Your instructions: Nothing but the text should be carried over: reproduce all the data exactly and leave out every image.

(Stored entries)
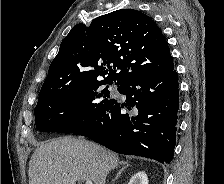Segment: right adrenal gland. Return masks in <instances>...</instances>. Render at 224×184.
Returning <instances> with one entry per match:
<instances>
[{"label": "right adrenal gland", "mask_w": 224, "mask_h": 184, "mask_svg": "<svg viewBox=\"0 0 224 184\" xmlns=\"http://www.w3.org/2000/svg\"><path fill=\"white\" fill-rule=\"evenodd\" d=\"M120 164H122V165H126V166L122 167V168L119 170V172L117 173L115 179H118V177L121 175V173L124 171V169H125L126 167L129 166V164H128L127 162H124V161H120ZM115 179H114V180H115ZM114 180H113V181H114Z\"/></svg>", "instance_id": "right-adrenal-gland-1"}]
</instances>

Answer for this exercise:
Segment: right adrenal gland. Return masks in <instances>...</instances>. Render at 224×184.
Returning <instances> with one entry per match:
<instances>
[{"label": "right adrenal gland", "mask_w": 224, "mask_h": 184, "mask_svg": "<svg viewBox=\"0 0 224 184\" xmlns=\"http://www.w3.org/2000/svg\"><path fill=\"white\" fill-rule=\"evenodd\" d=\"M120 164H122V165H126V166L122 167V168L119 170V172L117 173L115 179H118V177L121 175V173L124 171V169H125L126 167L129 166V164H128L127 162H124V161H120ZM115 179H114V180H115ZM114 180H113V181H114Z\"/></svg>", "instance_id": "right-adrenal-gland-1"}]
</instances>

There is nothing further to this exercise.